(Recorded data Opens)

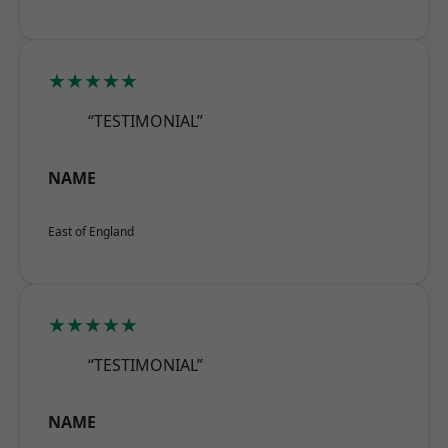
★★★★★
“TESTIMONIAL”
NAME
East of England
★★★★★
“TESTIMONIAL”
NAME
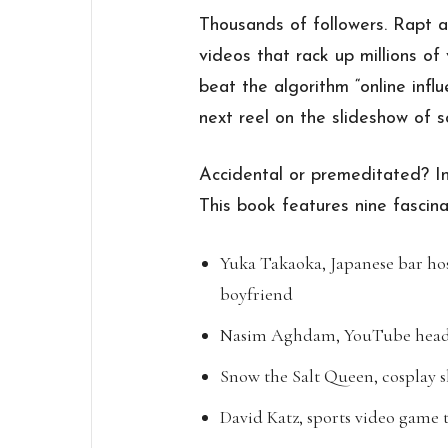
Thousands of followers. Rapt 
videos that rack up millions o
beat the algorithm “online inf
next reel on the slideshow of s
Accidental or premeditated? In
This book features nine fascina
Yuka Takaoka, Japanese bar hos
boyfriend
Nasim Aghdam, YouTube headq
Snow the Salt Queen, cosplay 
David Katz, sports video game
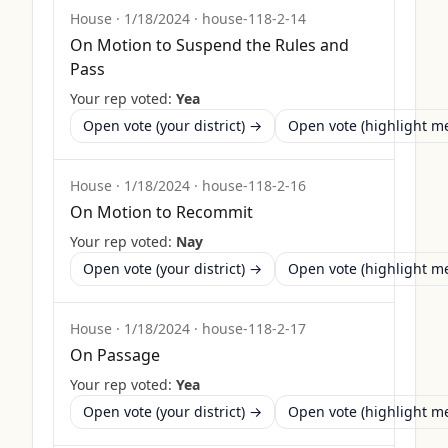
House
·
1/18/2024
·
house-118-2-14
On Motion to Suspend the Rules and
Pass
Your rep voted:
Yea
Open vote (your district) →
Open vote (highlight 
House
·
1/18/2024
·
house-118-2-16
On Motion to Recommit
Your rep voted:
Nay
Open vote (your district) →
Open vote (highlight 
House
·
1/18/2024
·
house-118-2-17
On Passage
Your rep voted:
Yea
Open vote (your district) →
Open vote (highlight 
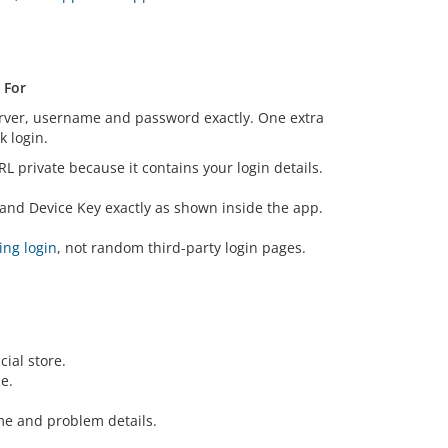
 For
erver, username and password exactly. One extra
 login.
RL private because it contains your login details.
and Device Key exactly as shown inside the app.
ing login
, not random third-party login pages.
ial store.
e.
e and problem details.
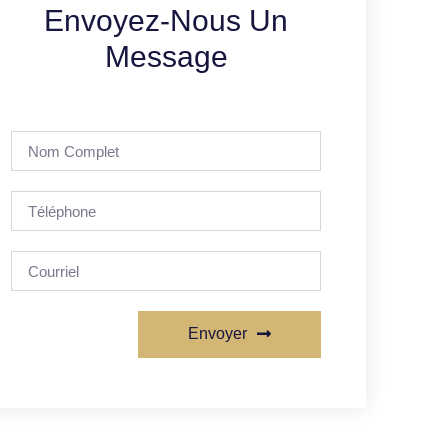
Envoyez-Nous Un
Message
Envoyer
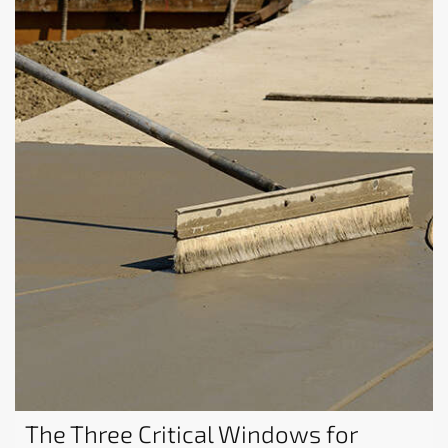
The Three Critical Windows for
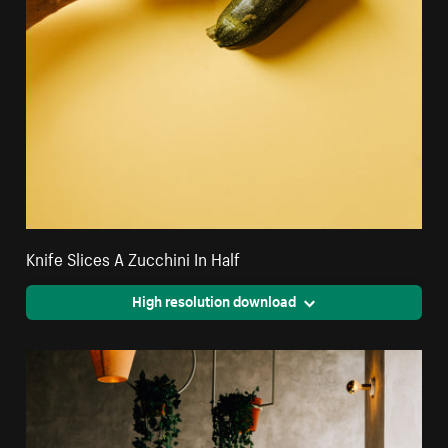
Knife Slices A Zucchini In Half
High resolution download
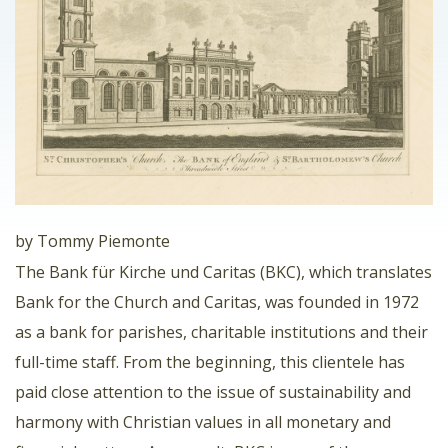
by Tommy Piemonte
The Bank für Kirche und Caritas (BKC), which translates
Bank for the Church and Caritas, was founded in 1972
as a bank for parishes, charitable institutions and their
full-time staff. From the beginning, this clientele has
paid close attention to the issue of sustainability and
harmony with Christian values ​​in all monetary and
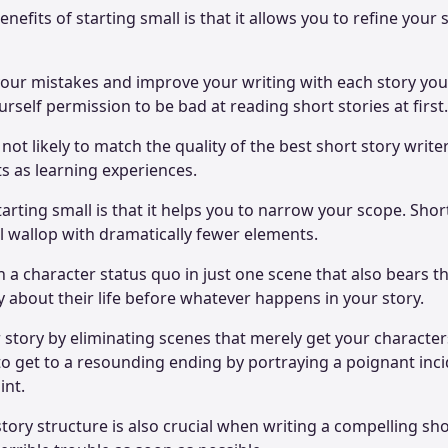
nefits of starting small is that it allows you to refine your s
our mistakes and improve your writing with each story you w
rself permission to be bad at reading short stories at first
 not likely to match the quality of the best short story writer
rts as learning experiences.
arting small is that it helps you to narrow your scope. Shor
l wallop with dramatically fewer elements.
h a character status quo in just one scene that also bears t
ay about their life before whatever happens in your story.
 story by eliminating scenes that merely get your characte
 to get to a resounding ending by portraying a poignant inci
int.
story structure is also crucial when writing a compelling sho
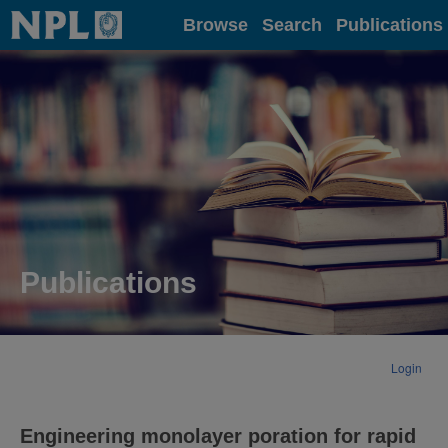
Home
Browse
Search
Publications
Publications
Login
Engineering monolayer poration for rapid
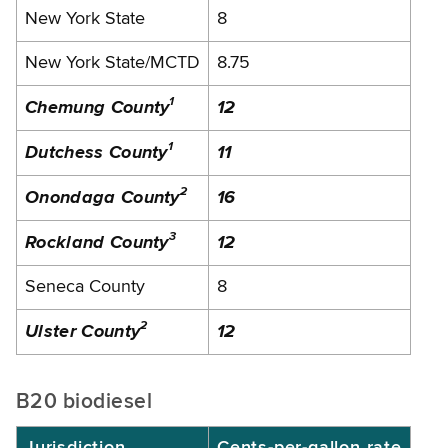
New York State
8
New York State/MCTD
8.75
1
Chemung County
12
1
Dutchess County
11
2
Onondaga County
16
3
Rockland County
12
Seneca County
8
2
Ulster County
12
B20 biodiesel
Jurisdiction
Cents-per-gallon rate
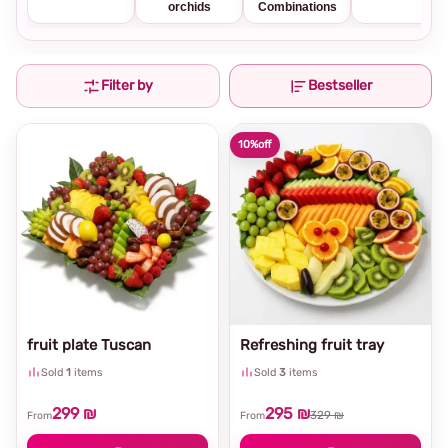
orchids
Combinations
Filter by
Bestseller
10%
off
fruit plate Tuscan
Refreshing fruit tray
Sold
1
items
Sold
3
items
299 ₪
295 ₪
329 ₪
From
From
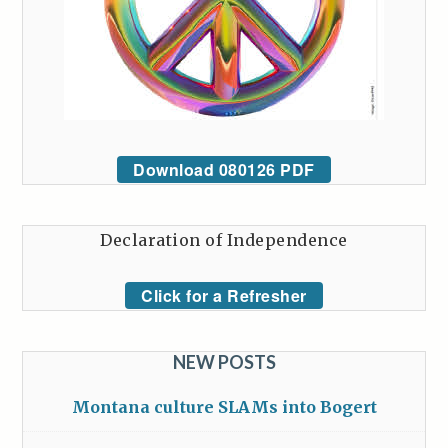
Download 080126 PDF
Declaration of Independence
Click for a Refresher
NEW POSTS
Montana culture SLAMs into Bogert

(Recorded data Closes)

_Required work_.
Print the records exactly and omit all pictures.

_Answer space_.
★★★★★
“TESTIMONIAL”
NAME
East of England
★★★★★
“TESTIMONIAL”
NAME
Thousands of followers. Rapt 
videos that rack up millions o
beat the algorithm “online inf
next reel on the slideshow of s
Accidental or premeditated? In
This book features nine fascina
Yuka Takaoka, Japanese bar hos
boyfriend
Nasim Aghdam, YouTube headq
Snow the Salt Queen, cosplay 
David Katz, sports video game
House
·
1/18/2024
·
house-118-2-14
On Motion to Suspend the Rules and
Pass
Your rep voted:
Yea
Open vote (your district) →
Open vote (highlight 
House
·
1/18/2024
·
house-118-2-16
On Motion to Recommit
Your rep voted:
Nay
Open vote (your district) →
Open vote (highlight 
House
·
1/18/2024
·
house-118-2-17
On Passage
Your rep voted:
Yea
Open vote (your district) →
Open vote (highlight 
 For
erver, username and password exactly. One extra
 login.
RL private because it contains your login details.
and Device Key exactly as shown inside the app.
ing login
, not random third-party login pages.
ial store.
e.
e and problem details.
Envoyez-Nous Un
Message
Envoyer
The Three Critical Windows for
Knife Slices A Zucchini In Half
High resolution download
by Tommy Piemonte
The Bank für Kirche und Caritas (BKC), which translates
Bank for the Church and Caritas, was founded in 1972
as a bank for parishes, charitable institutions and their
full-time staff. From the beginning, this clientele has
paid close attention to the issue of sustainability and
harmony with Christian values ​​in all monetary and
nefits of starting small is that it allows you to refine your s
our mistakes and improve your writing with each story you w
rself permission to be bad at reading short stories at first
 not likely to match the quality of the best short story writer
rts as learning experiences.
arting small is that it helps you to narrow your scope. Shor
l wallop with dramatically fewer elements.
h a character status quo in just one scene that also bears t
ay about their life before whatever happens in your story.
 story by eliminating scenes that merely get your characte
 to get to a resounding ending by portraying a poignant inci
int.
story structure is also crucial when writing a compelling sho
Home
Browse
Search
Publications
Publications
Login
Engineering monolayer poration for rapid
New York State
8
New York State/MCTD
8.75
1
Chemung County
12
1
Dutchess County
11
2
Onondaga County
16
3
Rockland County
12
Seneca County
8
2
Ulster County
12
B20 biodiesel
Jurisdiction
Cents-per-gallon rate
orchids
Combinations
Filter by
Bestseller
10%
off
fruit plate Tuscan
Refreshing fruit tray
Sold
1
items
Sold
3
items
299 ₪
295 ₪
329 ₪
From
From
Download 080126 PDF
Declaration of Independence
Click for a Refresher
NEW POSTS
Montana culture SLAMs into Bogert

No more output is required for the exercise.